Je me suis plongée dans Never Mind avec curiosité et l’envie d’un peu de dépaysement historique. J’aime imaginer le Paris d’antan, et c’est dans doute un peu cela aussi qui m’intéressait.

Ce roman m’a rapidement surprise. A travers la couverture, et les premières pages, j’avais imaginé un texte tournant essentiellement autour de la figure de Napoléon. Mais finalement, bien que central, il passe vite à l’arrière-plan, laissant la place à une galerie de personnages fascinants.

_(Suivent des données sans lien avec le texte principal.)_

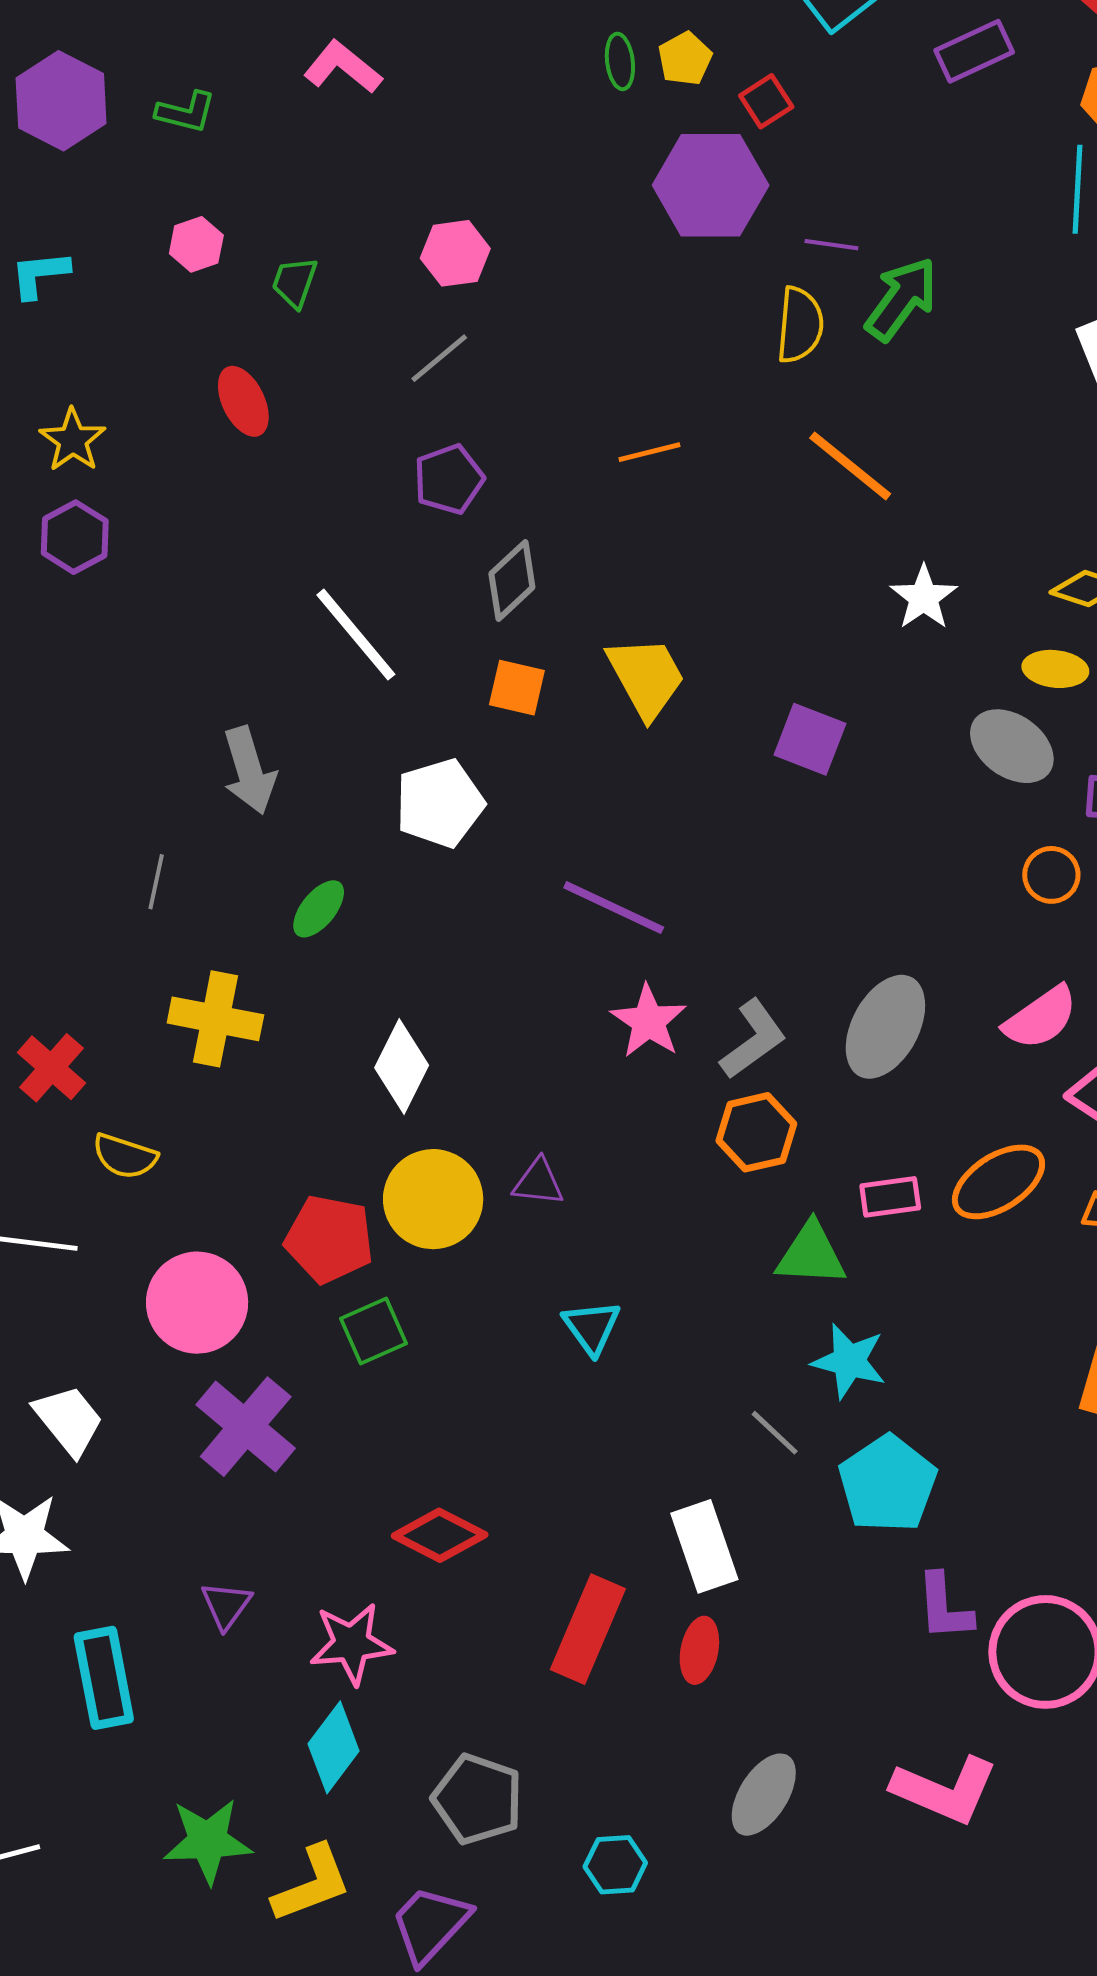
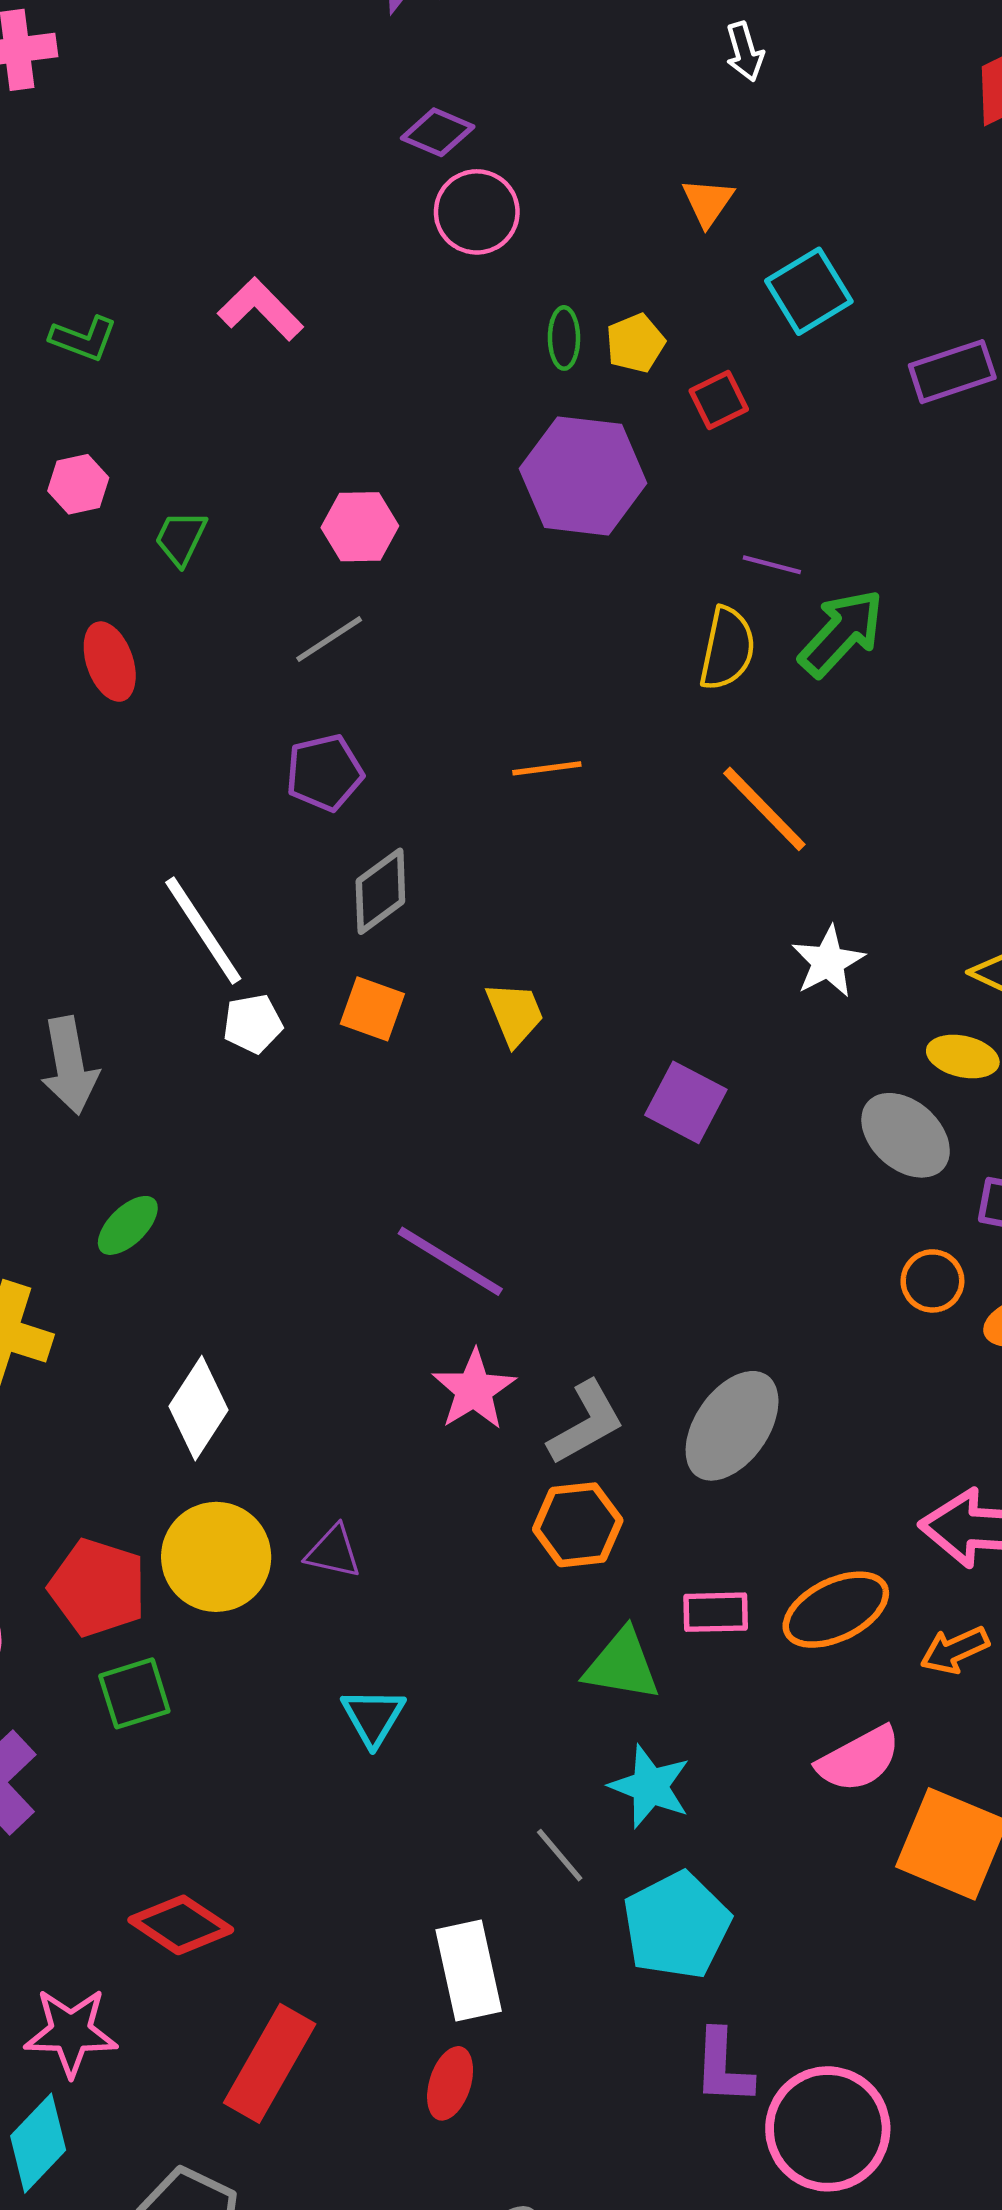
purple hexagon: (711, 185) -> (583, 476), moved
yellow trapezoid: (646, 677) -> (515, 1014), size x0.7
white pentagon: (440, 803) -> (253, 1024), moved, size x0.6
pink semicircle: (1041, 1018) -> (859, 1759), moved
red rectangle: (588, 1629) -> (270, 2063), moved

Tout part de l’histoire d’un attentat, celui de la rue Saint-Nicaise, où trois royalistes tentent de tuer celui qui n’est encore que Premier consul, le soir de Noël. Cet attentat s’inscrit dans une série de tentatives d’assassinat sur la personne de Bonaparte. Quelques années après la révolution et les promesses de liberté, puis la Terreur, le consulat est vu par certains comme une aubaine, avec la perspective d’un ordre rétabli. Mais les anciens jacobins et les royalistes tentent encore de s’y opposer.

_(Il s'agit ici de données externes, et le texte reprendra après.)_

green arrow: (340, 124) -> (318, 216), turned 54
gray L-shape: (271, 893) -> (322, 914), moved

Les trois comploteurs remplissent un baril de poudre pour le faire exploser lors du passage du premier consul. Le baril est posé sur une charrette qui a été confiée à une enfant inconnue contre quelques sous. Bonaparte est épargné, mais l’attentat est très meurtrier. L’enfant, des passants sont tués. Il y a aussi des blessés graves, des maisons endommagées. Bonaparte demande à Fouché de réagir rapidement : il suspecte les jacobins tandis que son ministre penche pour les royalistes. Qu’importe ! Tous seront traqués.

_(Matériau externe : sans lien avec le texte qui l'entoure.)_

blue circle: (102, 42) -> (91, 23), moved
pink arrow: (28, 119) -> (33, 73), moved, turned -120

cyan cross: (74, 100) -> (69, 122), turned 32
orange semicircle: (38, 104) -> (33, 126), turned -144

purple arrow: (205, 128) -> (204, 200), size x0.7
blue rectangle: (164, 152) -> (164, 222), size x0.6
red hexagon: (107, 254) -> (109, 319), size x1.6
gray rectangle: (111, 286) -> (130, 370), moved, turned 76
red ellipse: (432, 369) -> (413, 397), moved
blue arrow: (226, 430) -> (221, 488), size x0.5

S’ensuit donc une chasse à l’homme. En parallèle, plus de cent jacobins devraient être arrêtés et déportés, tandis que Fouché cherche les véritables coupables, dont il est certain qu’ils se cachent dans Paris.

Partant d’un fait divers sordide et de ses conséquences, Gwenaële Robert nous livre un formidable récit aux figures marquantes. Les chapitres se succèdent et les protagonistes changent. Tous ont pourtant leur rôle à jouer dans cette sombre histoire. Napoléon, qui cherche à asseoir son pouvoir. Fouché, bien décidé à punir les coupables. Joseph de Limoëlan, personnage central, noble breton qui a organisé l’attentat mais n’avait pas prévu de mêler une enfant à cela. Le propriétaire de bains flottants, qui voit un corps chuter dans la Seine. Son médecin, sympathisant royaliste et amant de sa femme. Un ancien révolutionnaire qui a fait fortune avec les pierres de la Bastille vendues en souvenir, et qui doit vivre aujourd’hui avec des convictions révolutionnaires aussi malvenues que les déclarations royalistes. Une jeune femme, entrée en société lors d’un bal d’un nouveau genre, où l’on ne peut se rendre que si on a suffisamment de guillotinés dans sa famille. Un prince qui a le malheur d’être trop bien né. Ou encore, un imprimeur qui a rencontré son épouse en 1792, en suivant les septembriseurs.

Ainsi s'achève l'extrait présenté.